_Dataset_:
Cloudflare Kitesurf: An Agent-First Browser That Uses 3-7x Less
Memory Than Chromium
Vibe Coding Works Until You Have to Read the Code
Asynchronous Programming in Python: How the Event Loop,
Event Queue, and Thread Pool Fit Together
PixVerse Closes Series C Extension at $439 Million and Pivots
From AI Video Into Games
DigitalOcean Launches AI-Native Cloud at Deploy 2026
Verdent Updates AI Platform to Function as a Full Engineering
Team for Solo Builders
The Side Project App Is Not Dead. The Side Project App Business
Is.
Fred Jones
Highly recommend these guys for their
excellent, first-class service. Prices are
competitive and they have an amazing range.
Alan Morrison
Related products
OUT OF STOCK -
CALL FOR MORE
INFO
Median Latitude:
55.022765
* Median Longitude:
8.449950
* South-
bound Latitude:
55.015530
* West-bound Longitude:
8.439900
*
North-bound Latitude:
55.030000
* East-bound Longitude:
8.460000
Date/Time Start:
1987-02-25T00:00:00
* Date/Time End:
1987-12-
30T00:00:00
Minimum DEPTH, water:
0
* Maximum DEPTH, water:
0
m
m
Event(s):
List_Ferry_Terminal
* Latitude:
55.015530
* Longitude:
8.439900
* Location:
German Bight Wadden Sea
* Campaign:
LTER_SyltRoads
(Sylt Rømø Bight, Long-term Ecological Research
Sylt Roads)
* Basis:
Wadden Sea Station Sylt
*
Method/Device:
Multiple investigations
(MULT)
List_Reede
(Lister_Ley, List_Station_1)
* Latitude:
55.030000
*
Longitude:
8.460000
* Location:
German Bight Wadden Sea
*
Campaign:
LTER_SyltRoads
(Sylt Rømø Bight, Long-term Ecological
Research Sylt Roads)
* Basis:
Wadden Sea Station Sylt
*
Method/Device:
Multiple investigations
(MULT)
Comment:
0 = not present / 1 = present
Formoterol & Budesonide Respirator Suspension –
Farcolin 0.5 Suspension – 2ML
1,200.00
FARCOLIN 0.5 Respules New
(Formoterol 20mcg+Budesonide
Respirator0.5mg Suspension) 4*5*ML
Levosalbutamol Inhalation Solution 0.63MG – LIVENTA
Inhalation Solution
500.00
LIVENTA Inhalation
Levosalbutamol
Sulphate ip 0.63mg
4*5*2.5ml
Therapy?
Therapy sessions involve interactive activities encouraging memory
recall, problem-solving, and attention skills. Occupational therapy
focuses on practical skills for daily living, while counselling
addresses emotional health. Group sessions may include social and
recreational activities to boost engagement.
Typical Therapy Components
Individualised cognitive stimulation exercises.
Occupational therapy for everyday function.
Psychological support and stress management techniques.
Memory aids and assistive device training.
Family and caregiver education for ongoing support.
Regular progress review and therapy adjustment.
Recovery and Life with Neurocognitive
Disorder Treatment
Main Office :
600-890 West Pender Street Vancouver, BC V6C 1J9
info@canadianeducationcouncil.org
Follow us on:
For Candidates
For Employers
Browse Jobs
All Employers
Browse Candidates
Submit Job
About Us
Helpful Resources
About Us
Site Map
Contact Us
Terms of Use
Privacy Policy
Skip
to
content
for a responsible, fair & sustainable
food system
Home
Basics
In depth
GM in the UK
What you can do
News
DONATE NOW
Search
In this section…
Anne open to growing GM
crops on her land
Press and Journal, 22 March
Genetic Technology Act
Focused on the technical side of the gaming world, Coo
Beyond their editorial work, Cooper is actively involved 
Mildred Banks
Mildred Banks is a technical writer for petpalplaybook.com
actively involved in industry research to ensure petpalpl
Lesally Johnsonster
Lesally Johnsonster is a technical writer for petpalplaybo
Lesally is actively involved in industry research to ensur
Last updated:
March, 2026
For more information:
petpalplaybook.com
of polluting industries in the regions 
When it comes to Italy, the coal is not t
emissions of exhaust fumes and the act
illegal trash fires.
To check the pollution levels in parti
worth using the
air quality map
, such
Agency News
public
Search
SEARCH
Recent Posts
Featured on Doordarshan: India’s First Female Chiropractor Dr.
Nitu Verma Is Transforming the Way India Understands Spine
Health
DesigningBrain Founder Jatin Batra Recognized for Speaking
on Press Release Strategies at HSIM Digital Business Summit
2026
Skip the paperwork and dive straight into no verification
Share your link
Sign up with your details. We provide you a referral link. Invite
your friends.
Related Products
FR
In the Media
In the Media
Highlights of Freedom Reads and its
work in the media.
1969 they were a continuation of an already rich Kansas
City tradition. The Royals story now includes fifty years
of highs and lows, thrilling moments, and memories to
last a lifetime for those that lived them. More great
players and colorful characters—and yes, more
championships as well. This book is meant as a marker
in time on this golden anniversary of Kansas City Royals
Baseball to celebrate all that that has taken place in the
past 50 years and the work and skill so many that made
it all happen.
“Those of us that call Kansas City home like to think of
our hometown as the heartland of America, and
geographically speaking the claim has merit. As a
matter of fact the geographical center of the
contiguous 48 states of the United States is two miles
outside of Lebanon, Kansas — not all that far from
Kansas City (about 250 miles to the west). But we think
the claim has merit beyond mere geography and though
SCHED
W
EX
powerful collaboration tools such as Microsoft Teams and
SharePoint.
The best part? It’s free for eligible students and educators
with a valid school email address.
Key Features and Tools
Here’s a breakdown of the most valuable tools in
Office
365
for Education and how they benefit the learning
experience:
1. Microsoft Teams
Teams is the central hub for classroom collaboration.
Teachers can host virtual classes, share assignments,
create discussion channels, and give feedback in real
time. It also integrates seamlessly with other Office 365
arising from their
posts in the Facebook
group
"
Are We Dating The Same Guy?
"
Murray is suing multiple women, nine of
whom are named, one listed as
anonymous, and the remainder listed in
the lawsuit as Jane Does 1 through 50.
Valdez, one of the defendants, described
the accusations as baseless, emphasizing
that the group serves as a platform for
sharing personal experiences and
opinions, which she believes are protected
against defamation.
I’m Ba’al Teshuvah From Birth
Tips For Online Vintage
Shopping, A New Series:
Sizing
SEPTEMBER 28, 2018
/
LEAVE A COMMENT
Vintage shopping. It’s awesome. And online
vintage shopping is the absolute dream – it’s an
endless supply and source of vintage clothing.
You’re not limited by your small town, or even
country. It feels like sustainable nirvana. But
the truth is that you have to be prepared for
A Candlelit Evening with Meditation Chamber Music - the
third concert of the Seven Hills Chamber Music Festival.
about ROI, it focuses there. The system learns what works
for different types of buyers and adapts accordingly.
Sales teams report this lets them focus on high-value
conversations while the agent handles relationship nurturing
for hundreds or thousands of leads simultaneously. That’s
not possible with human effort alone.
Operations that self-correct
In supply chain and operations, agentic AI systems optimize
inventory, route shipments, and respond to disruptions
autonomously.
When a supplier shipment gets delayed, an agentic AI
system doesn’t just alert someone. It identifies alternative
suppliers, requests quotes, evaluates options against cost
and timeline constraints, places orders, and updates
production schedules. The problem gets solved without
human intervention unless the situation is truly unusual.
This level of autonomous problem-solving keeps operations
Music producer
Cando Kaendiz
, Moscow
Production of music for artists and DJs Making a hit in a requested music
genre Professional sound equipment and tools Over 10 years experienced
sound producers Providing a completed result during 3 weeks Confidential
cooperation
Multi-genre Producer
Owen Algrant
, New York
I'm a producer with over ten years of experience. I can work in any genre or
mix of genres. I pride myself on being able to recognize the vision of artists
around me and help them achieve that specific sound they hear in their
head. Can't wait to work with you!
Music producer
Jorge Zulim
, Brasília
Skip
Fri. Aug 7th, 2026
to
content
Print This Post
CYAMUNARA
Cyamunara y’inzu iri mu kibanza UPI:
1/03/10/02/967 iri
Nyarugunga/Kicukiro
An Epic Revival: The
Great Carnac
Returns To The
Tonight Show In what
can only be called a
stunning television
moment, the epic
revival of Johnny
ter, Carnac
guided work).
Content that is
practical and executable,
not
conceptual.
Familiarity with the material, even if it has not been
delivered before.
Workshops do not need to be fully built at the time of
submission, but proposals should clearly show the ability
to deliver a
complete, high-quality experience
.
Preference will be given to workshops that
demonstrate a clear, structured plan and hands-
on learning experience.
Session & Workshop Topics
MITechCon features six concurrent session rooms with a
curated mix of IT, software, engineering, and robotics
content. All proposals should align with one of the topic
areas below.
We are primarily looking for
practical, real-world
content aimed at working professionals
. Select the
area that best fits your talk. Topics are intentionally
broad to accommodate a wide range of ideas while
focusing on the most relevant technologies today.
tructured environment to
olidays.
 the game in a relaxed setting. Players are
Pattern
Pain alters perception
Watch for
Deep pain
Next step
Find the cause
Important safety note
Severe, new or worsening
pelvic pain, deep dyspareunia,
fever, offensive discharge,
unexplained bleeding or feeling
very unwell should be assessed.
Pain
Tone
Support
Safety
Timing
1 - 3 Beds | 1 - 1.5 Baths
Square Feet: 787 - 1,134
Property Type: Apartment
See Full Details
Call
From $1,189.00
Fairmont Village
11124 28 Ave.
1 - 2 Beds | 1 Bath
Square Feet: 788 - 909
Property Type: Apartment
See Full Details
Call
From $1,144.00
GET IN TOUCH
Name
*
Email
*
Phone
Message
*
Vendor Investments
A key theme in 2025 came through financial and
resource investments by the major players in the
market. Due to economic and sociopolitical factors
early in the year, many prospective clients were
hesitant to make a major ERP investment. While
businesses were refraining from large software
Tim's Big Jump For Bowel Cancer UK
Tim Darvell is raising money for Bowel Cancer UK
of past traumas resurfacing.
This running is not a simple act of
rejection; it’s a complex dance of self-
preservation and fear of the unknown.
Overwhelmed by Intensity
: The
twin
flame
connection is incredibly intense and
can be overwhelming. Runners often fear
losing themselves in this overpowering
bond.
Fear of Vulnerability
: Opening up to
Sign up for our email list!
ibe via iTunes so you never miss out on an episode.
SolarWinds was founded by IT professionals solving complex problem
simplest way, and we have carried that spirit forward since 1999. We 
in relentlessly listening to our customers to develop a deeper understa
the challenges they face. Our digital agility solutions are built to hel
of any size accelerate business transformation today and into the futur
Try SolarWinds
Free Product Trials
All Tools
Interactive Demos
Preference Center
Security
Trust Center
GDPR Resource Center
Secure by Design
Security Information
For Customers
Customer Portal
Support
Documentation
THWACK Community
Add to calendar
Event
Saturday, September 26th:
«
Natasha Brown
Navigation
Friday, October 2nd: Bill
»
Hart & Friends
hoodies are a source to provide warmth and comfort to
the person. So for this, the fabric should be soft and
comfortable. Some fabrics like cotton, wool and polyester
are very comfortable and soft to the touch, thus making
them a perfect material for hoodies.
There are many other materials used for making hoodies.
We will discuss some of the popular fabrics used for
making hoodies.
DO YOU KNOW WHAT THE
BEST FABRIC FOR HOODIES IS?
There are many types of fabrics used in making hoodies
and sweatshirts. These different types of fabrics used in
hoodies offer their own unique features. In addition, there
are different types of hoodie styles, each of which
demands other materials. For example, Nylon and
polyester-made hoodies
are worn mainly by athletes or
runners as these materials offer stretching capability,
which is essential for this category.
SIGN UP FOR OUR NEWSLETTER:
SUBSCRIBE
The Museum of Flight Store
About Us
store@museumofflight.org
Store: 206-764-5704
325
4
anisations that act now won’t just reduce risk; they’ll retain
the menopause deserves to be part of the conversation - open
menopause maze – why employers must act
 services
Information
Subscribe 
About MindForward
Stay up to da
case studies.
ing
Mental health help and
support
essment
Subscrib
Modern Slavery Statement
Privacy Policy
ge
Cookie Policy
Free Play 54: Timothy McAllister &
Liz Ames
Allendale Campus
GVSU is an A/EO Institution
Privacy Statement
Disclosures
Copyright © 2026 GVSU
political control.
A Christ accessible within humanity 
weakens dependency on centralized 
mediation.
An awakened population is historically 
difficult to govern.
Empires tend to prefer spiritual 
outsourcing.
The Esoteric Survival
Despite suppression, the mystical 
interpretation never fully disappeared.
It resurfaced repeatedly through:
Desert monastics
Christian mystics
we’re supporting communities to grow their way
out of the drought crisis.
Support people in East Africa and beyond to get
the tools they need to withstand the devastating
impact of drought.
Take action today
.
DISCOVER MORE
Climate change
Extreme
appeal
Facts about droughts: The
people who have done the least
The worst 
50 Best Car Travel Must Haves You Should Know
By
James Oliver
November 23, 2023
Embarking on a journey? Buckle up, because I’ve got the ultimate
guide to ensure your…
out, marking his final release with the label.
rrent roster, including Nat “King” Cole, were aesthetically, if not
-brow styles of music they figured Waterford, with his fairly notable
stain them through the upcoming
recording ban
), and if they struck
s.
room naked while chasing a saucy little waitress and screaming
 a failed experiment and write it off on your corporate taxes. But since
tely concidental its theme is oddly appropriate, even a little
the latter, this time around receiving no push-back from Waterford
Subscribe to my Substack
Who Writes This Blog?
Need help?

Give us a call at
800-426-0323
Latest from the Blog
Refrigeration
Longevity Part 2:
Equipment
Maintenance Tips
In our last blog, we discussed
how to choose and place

_What you are asked to do_: From the records above, state how many lines contain the word "March", and leave out everything else.

_Response box_: 2